Integration Example (Express.js)

Dataply's auto-generated Primary Key (PK) is perfect for use as a unique identifier in web applications.

import express from 'express'
import { Dataply } from 'dataply'

const app = express()
const db = new Dataply('./web.db')

app.use(express.json())

app.post('/posts', async (req, res) => {
  // Dataply returns a numeric PK immediately after insertion
  const pk = await db.insert(JSON.stringify(req.body))
  res.status(201).json({ id: pk, message: 'Post created!' })
})

app.get('/posts/:id', async (req, res) => {
  const data = await db.select(Number(req.params.id))
  if (!data) return res.status(404).send('Not Found')
  res.json(JSON.parse(data.toString()))
})

// Initialize DB before starting server
db.init().then(() => {
  app.listen(3000, () => console.log('Server running on http://localhost:3000'))
})

Tip

For more advanced usage like search and optimization, check the Technical Structure Guide.

Transaction Management

Explicit Transactions

You can group multiple operations into a single unit of work to ensure atomicity.

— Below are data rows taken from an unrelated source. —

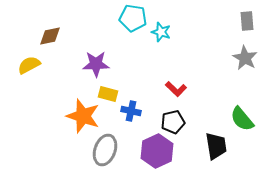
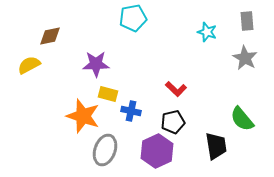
cyan pentagon: rotated 20 degrees counterclockwise
cyan star: moved 46 px right
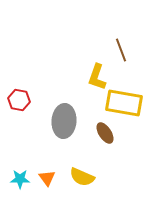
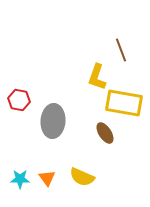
gray ellipse: moved 11 px left
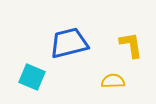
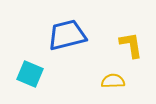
blue trapezoid: moved 2 px left, 8 px up
cyan square: moved 2 px left, 3 px up
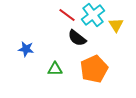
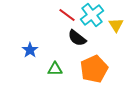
cyan cross: moved 1 px left
blue star: moved 4 px right, 1 px down; rotated 28 degrees clockwise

const tx = dataply.createTransaction()

try {
  await dataply.insert('Data 1', tx)
  await dataply.update(pk, 'Updated Data', tx)
  
  await tx.commit() // Persist changes to disk and clear WAL on success
} catch (error) {
  await tx.rollback() // Revert all changes on failure (Undo)
}

Global Transactions

You can perform atomic operations across multiple Dataply instances using the GlobalTransaction class. This uses a 2-Phase Commit (2PC) mechanism to ensure that either all instances commit successfully or all are rolled back.

import { Dataply, GlobalTransaction } from 'dataply'

const db1 = new Dataply('./db1.db', { wal: './db1.wal' })
const db2 = new Dataply('./db2.db', { wal: './db2.wal' })

await db1.init()
await db2.init()

const tx1 = db1.createTransaction()
const tx2 = db2.createTransaction()

const globalTx = new GlobalTransaction()
globalTx.add(tx1)
globalTx.add(tx2)

try {
  await db1.insert('Data for DB1', tx1)
  await db2.insert('Data for DB2', tx2)
  
  // Commit transactions across all instances
  // Note: This is a best-effort atomic commit.
  await globalTx.commit() 
} catch (error) {
  await globalTx.rollback()
}

Auto-Transaction

If you omit the tx argument, Dataply creates an internal transaction for each operation.

  • Security: Atomicity is guaranteed even for single operations.
  • Optimization Tip: For bulk operations, use an explicit transaction to significantly reduce I/O overhead and increase performance.

API Reference

Dataply Class

constructor(file: string, options?: DataplyOptions): Dataply

Opens a database file. If the file does not exist, it creates and initializes a new one.

  • options.pageSize: Size of a page (Default: 8192, must be a power of 2)
  • options.pageCacheCapacity: Maximum number of pages to keep in memory (Default: 10000)
  • options.wal: Path to the WAL file. If omitted, WAL is disabled.
  • options.pagePreallocationCount: The number of pages to preallocate when creating a new page (Default: 1000).
  • options.walCheckpointThreshold: The total number of pages written to the WAL before automatically clearing it (Default: 1000).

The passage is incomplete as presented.